(ENTRIES PROVIDED):
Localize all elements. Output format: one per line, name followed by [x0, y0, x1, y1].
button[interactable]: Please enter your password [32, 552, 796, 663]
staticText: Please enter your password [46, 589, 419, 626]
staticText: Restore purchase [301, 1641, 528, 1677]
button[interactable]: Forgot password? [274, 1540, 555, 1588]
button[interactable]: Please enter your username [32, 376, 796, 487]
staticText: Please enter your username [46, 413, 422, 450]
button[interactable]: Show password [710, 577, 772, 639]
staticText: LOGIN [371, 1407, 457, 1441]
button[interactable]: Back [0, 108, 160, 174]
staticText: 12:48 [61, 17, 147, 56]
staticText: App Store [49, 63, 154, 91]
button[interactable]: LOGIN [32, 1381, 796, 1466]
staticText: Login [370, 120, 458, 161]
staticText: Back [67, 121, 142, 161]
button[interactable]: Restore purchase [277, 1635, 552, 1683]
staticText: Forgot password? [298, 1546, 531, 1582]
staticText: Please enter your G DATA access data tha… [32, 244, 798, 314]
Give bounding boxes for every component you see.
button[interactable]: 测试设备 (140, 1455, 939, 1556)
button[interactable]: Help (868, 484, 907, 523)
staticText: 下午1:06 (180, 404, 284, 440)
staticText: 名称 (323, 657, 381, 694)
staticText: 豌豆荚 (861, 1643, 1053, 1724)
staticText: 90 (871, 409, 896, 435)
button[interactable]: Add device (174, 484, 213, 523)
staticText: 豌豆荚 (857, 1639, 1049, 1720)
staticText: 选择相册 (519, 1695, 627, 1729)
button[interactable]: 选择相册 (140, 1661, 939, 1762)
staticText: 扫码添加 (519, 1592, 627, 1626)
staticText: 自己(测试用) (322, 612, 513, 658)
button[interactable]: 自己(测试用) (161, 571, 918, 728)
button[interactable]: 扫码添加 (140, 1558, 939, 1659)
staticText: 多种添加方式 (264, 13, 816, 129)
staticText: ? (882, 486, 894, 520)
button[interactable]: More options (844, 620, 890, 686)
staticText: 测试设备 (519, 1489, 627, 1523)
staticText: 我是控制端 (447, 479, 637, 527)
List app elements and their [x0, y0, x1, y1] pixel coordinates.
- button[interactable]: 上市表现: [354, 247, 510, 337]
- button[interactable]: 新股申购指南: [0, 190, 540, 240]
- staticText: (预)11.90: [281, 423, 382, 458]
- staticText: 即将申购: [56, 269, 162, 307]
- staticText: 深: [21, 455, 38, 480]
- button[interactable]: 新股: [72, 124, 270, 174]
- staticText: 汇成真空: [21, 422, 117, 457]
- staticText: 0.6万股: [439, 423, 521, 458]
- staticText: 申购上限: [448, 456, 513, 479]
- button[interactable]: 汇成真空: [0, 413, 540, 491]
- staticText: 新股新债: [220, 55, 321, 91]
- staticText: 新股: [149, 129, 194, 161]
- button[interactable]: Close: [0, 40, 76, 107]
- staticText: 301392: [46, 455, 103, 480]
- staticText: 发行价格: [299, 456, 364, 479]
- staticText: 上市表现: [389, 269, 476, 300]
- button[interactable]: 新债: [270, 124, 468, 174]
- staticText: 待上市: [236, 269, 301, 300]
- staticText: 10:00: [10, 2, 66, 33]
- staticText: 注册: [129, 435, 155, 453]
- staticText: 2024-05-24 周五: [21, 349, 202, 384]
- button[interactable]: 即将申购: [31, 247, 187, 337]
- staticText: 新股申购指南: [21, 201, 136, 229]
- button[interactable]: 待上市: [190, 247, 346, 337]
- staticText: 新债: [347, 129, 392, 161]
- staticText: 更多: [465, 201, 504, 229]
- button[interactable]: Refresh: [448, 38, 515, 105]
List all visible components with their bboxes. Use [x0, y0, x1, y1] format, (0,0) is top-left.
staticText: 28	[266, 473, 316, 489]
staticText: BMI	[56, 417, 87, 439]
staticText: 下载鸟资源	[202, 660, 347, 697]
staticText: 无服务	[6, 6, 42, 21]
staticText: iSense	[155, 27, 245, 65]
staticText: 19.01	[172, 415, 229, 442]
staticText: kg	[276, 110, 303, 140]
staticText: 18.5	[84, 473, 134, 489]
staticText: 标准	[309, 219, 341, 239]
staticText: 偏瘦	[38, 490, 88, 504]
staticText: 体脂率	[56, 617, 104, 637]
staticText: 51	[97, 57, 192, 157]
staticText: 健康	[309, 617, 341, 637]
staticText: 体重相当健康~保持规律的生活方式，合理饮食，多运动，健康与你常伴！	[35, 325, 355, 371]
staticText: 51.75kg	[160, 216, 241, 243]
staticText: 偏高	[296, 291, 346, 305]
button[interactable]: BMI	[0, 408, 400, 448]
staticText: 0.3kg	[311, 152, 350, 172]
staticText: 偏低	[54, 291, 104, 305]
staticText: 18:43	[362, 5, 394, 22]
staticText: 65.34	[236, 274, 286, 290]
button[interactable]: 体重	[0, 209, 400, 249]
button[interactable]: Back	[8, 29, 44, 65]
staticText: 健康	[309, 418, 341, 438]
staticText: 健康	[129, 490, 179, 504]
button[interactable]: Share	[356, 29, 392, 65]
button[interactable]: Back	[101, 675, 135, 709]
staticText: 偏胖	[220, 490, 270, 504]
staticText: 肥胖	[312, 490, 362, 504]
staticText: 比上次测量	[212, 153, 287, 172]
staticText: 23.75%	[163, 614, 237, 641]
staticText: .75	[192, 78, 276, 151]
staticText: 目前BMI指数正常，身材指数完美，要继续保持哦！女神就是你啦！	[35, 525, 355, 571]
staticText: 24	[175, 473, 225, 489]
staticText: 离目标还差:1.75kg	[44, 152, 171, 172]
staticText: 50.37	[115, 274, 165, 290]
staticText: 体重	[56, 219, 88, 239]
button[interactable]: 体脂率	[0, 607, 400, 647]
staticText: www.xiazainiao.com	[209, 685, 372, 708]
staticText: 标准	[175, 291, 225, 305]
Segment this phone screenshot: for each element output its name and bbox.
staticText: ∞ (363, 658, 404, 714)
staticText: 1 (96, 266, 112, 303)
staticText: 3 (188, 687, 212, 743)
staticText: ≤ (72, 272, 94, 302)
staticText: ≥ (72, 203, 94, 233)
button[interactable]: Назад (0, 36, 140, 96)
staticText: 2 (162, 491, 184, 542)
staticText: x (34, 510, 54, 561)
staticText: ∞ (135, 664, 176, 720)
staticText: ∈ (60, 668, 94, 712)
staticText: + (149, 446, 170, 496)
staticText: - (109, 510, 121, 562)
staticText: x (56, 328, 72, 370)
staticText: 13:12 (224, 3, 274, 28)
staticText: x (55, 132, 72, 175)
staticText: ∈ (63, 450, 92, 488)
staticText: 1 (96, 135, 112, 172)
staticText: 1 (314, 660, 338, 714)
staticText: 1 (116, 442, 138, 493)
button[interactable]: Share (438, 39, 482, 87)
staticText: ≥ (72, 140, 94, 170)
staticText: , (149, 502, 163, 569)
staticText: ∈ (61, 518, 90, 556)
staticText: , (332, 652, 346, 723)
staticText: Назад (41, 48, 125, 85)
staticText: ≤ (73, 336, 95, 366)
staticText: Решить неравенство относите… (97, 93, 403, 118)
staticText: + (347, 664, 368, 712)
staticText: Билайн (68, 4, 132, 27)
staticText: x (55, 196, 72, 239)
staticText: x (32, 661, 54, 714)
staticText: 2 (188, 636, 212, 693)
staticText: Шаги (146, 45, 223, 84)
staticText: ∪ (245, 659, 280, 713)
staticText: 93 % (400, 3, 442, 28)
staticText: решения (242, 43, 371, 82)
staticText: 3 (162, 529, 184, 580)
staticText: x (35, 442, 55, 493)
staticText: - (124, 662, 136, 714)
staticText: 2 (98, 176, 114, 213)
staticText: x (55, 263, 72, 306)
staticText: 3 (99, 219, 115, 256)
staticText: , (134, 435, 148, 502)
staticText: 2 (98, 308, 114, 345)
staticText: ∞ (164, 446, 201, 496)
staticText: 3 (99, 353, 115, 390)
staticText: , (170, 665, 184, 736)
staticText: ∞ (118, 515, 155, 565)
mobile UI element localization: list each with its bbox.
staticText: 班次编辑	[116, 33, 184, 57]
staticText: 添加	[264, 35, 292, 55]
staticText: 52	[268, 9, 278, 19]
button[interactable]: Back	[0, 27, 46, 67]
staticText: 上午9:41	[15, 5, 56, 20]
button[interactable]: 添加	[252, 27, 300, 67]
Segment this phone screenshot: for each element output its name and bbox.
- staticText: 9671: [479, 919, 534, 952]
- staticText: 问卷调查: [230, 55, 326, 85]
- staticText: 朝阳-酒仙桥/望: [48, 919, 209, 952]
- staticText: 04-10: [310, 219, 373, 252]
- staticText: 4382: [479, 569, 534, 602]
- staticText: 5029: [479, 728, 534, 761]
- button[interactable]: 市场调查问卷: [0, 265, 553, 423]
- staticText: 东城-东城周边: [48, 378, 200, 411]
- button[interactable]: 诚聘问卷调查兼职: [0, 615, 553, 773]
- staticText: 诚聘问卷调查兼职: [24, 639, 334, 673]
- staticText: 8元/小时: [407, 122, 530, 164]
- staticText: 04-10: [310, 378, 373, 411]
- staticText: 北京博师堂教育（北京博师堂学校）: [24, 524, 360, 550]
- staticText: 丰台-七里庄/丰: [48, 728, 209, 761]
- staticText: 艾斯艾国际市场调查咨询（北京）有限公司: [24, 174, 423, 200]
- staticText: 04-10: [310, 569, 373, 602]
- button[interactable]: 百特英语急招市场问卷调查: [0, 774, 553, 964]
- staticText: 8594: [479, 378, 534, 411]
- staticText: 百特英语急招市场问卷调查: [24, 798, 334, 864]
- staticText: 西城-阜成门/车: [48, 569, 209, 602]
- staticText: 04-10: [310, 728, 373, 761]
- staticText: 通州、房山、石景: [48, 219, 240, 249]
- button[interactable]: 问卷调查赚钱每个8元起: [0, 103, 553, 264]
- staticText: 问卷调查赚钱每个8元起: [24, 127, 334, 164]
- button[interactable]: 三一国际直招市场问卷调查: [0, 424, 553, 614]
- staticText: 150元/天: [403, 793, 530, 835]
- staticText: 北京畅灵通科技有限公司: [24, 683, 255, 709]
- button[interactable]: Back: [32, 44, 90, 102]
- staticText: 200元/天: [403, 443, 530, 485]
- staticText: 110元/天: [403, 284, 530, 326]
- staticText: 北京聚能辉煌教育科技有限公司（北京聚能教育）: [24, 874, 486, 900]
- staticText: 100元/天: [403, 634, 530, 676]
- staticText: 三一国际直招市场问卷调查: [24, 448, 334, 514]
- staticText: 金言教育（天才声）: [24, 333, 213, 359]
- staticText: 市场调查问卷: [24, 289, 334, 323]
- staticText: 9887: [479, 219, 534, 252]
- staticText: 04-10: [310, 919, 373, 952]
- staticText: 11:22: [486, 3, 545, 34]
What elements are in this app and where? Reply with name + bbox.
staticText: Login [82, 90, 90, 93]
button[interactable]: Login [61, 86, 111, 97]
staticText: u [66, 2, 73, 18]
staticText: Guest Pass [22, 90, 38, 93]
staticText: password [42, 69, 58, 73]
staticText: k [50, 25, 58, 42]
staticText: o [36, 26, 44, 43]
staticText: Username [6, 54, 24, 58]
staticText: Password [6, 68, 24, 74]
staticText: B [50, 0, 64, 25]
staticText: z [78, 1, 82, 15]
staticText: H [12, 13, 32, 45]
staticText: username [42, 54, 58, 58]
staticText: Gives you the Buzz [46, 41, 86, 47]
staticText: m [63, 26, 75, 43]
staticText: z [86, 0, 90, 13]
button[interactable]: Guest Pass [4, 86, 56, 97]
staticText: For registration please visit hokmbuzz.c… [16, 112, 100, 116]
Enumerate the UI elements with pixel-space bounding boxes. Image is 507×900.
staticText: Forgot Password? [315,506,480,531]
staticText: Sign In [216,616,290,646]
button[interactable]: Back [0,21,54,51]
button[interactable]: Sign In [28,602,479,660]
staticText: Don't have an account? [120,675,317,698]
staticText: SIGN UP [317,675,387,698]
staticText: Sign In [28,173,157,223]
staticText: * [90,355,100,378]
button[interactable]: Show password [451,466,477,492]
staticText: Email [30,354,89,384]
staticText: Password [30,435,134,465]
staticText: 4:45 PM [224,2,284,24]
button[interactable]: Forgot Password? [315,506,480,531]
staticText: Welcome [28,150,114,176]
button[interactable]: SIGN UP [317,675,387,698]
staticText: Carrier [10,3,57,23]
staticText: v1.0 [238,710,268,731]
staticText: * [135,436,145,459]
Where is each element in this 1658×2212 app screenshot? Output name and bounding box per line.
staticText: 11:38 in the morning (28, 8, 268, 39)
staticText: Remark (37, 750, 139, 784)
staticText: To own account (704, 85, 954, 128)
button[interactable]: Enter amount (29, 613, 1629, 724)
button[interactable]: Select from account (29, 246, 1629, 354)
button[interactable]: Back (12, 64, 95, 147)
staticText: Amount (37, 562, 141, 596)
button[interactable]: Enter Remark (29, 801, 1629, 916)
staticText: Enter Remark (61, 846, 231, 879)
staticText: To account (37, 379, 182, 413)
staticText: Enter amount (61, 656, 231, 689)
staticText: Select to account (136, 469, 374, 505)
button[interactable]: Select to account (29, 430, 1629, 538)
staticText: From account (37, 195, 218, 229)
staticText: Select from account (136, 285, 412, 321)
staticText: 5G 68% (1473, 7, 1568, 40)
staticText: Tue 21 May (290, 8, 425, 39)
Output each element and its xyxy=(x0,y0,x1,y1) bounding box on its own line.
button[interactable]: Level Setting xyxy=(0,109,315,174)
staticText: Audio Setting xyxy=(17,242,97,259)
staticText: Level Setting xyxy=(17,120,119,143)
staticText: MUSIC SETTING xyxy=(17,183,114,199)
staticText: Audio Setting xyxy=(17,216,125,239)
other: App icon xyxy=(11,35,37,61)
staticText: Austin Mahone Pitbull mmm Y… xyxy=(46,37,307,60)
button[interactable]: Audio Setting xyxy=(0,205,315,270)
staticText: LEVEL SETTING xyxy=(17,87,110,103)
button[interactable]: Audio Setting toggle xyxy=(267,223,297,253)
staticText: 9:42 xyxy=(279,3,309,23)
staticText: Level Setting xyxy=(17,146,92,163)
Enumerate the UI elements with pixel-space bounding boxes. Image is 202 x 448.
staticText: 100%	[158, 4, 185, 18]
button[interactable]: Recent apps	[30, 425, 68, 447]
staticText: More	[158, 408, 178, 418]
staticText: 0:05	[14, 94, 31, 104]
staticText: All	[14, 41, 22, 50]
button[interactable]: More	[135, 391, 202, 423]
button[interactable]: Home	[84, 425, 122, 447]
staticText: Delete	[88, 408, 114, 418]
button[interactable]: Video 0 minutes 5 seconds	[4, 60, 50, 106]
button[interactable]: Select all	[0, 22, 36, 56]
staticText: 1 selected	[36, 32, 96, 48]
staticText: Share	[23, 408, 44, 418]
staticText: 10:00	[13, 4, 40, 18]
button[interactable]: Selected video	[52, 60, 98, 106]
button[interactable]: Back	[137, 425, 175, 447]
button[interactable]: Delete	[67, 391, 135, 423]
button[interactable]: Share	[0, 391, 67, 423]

(TRY IT):
Lines holding the word "上市表现" in the entries above are the ones to pull out. Copy them all.

(SOLUTION TO THIS EXERCISE):
- button[interactable]: 上市表现: [354, 247, 510, 337]
- staticText: 上市表现: [389, 269, 476, 300]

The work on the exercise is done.